Y tan cierto resulta lo dicho como que acaba de consumarse el mayor cachetazo a cualquier resabio de seriedad en esta nimiedad que es administrar vidas y recursos de los argentinos. En Santiago del Estero el gobernador Zamora ( llamado radical K ) no le importó que la propia constitución de su provincia le pusiera un límite a sus renovaciones y entonces ordenó a sus legisladores que son mayoría que votaran una ley por la cual podría seguir siendo candidato a gobernador. Debió ocurrir una inédita decisión de la Suprema Corte de Justicia de la nación para impedirle ser candidato pocos días antes de las elecciones. Ante la imposición, Qué cosa podía ocurrírsele al imaginativo Gerardo Morales ?.
Si. Acertó.
Designó candidata a gobernadora a su esposa Claudia Ledesma, en rotunda afirmación de la propiedad ganancial del gobierno de esa provincia.
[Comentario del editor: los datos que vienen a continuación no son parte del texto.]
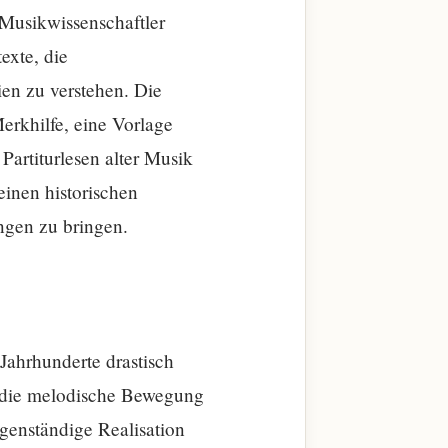
Musikwissenschaftler
exte, die
en zu verstehen. Die
erkhilfe, eine Vorlage
Partiturlesen alter Musik
einen historischen
ngen zu bringen.
 Jahrhunderte drastisch
r die melodische Bewegung
igenständige Realisation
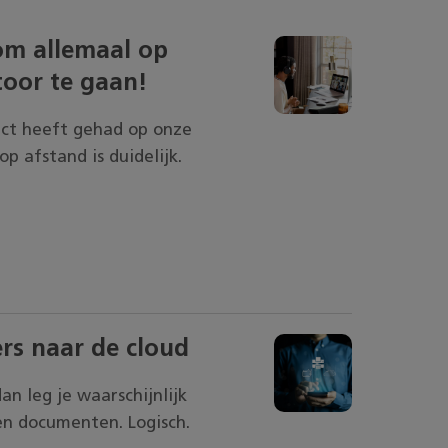
 om allemaal op
oor te gaan!
act heeft gehad op onze
 afstand is duidelijk.
rs naar de cloud
an leg je waarschijnlijk
en documenten. Logisch.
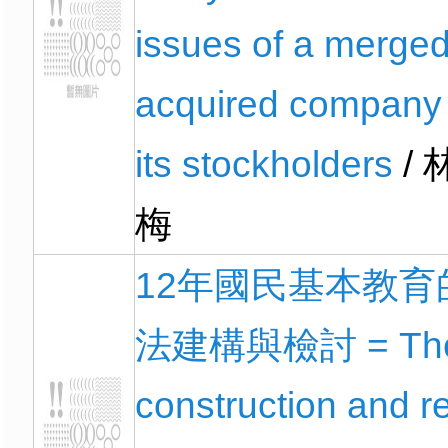
issues of a merge
acquired company
its stockholders
/ 
梅
12年國民基本教育
法建構與檢討 = Th
construction and r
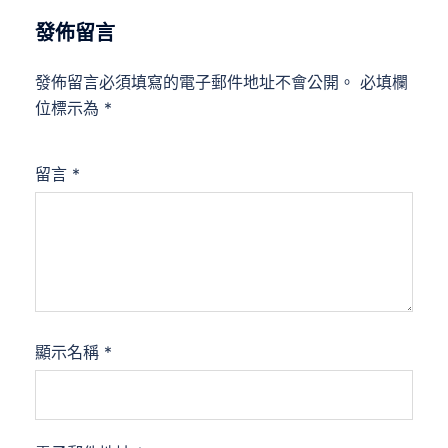
發佈留言
發佈留言必須填寫的電子郵件地址不會公開。
必填欄
位標示為
*
留言
*
顯示名稱
*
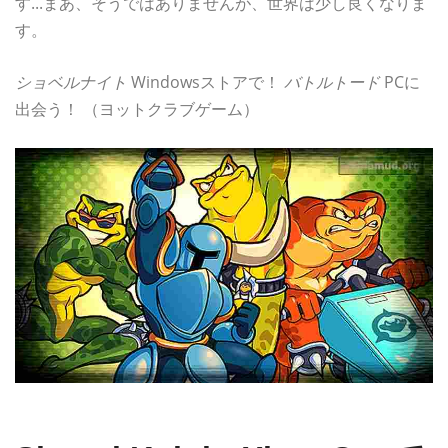
す...まあ、そうではありませんが、世界は少し良くなりま
す。
ショベルナイト
Windowsストアで！
バトルトード
PCに
出会う！ （ヨットクラブゲーム）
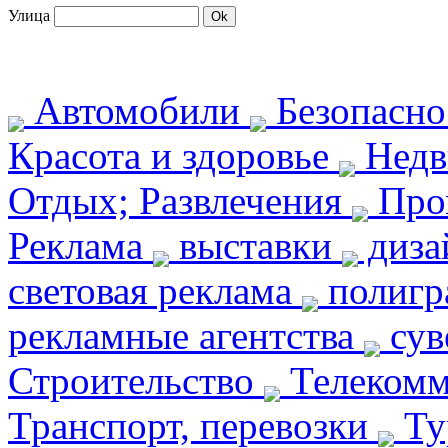
Улица
Автомобили
Безопасн
Красота и здоровье
Недв
Отдых; Развлечения
Про
Реклама
выставки
диза
световая реклама
полиг
рекламные агентства
сув
Строительство
Телекомм
Транспорт, перевозки
Ту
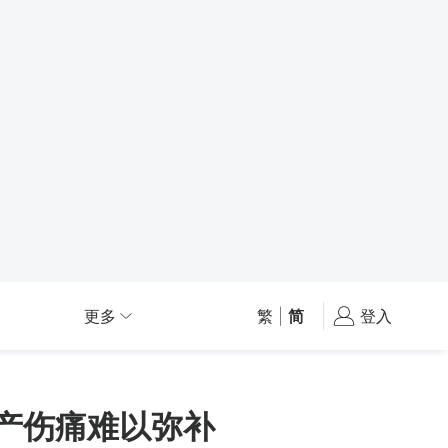
更多
繁
|
简
登入
产伤痛难以弥补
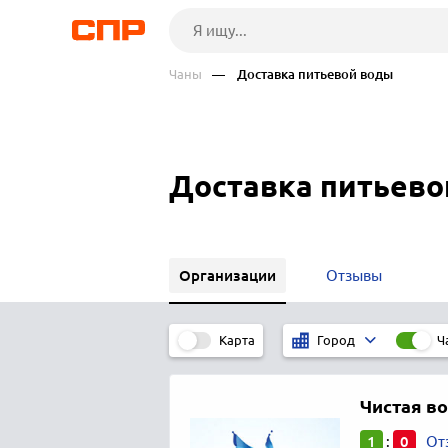
Чаны
— Доставка питьевой воды
Доставка питьево
Организации
Отзывы
Карта
Ч
Город
Чистая в
1
0
:
От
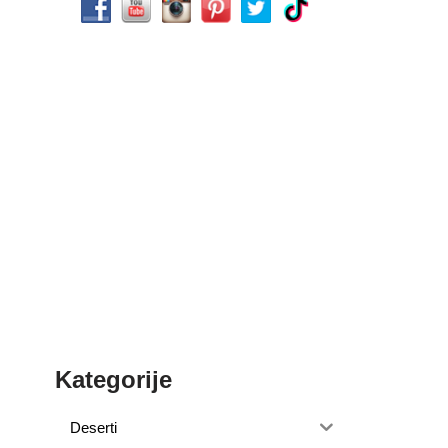
Kategorije
Deserti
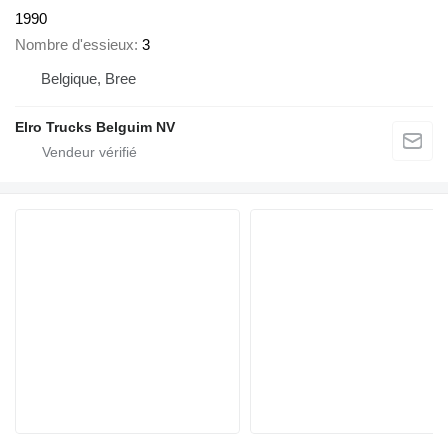
1990
Nombre d'essieux
3
Belgique, Bree
Elro Trucks Belguim NV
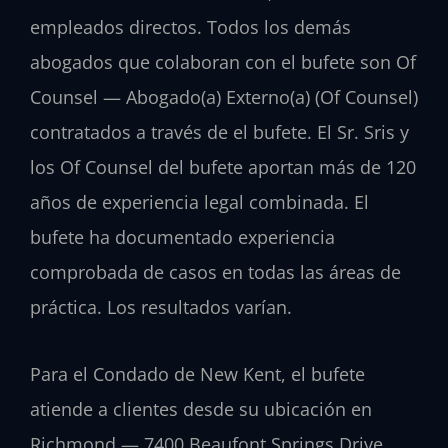
empleados directos. Todos los demás
abogados que colaboran con el bufete son Of
Counsel — Abogado(a) Externo(a) (Of Counsel)
contratados a través de el bufete. El Sr. Sris y
los Of Counsel del bufete aportan más de 120
años de experiencia legal combinada. El
bufete ha documentado experiencia
comprobada de casos en todas las áreas de
práctica. Los resultados varían.
Para el Condado de New Kent, el bufete
atiende a clientes desde su ubicación en
Richmond — 7400 Beaufont Springs Drive,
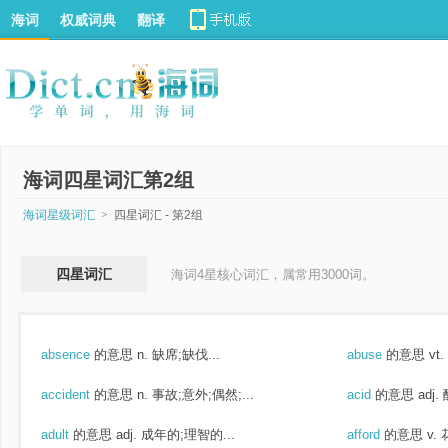
海词
权威词典
翻译
海词四星词汇第2组
海词星级词汇
>
四星词汇 - 第2组
四星词汇
海词4星核心词汇，属常用3000词。
absence
的意思
n. 缺席;缺伐...
abuse
的意思
vt
accident
的意思
n. 事故;意外;偶然;...
acid
的意思
adj.
adult
的意思
adj. 成年的;理智的...
afford
的意思
v.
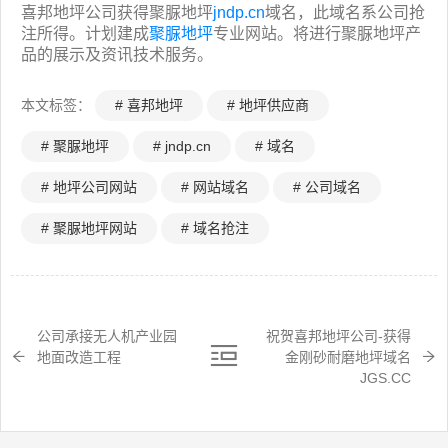
喜邦地坪公司获得聚脲地坪
jndp.cn
域名，此域名系公司抢
注所得。计划建成
聚脲地坪
专业网站。将进行聚脲地坪产
品的展示及资讯技术服务。
本文标签：
# 喜邦地坪
# 地坪供应商
# 聚脲地坪
# jndp.cn
# 域名
# 地坪公司网站
# 网站域名
# 公司域名
# 聚脲地坪网站
# 域名抢注
公司承接无人机产业园
祝贺喜邦地坪公司-获得
地面改造工程
金刚砂耐磨地坪域名
JGS.CC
Luego de años de gobierno, Zamora solo cree que a la misma la puede gobernar él personalmente o su esposa, mas o menos lo mismo no.
No hay un dirigente santiagueño para el criterio de Zamora en condiciones de gobernar ese suelo. ¿ Raro nó ?
Y quien no imaginaba siquiera hace unos pocos meses llegar a ese cargo, hoy es la gobernadora electa por una mayoría arrolladora, como suele ocurrir en algunas provincias argentinas donde sus gobernantes ganan por mayorías que luego se ven como las comunidades mas relegadas del país. Las de mayores angustias.
Si la lección de como burlarse de la constitución que dejó la experiencia Kirchner ( sin hacer análisis de sus gestiones al frente del ejecutivo ) resultó invisible para el resto de la dirigencia nacional, ahora tienen a Santiago del Estero burlándose de una forma grosera, ya no solo de su constitución, sin de toda la justicia nacional.
En un país, donde los Códigos señalan como inválidos los testimonios que un cónyuge pueda brindar ante la justicia en una causa de su pareja, no puede seguir resultando válido para la política que la sucesión de un gobierno entre esposos resulte la alternancia que la Constitución estableció como requisito imprescindible para que el sistema democrático sea una forma de gobierno y no una mera declamación de principios.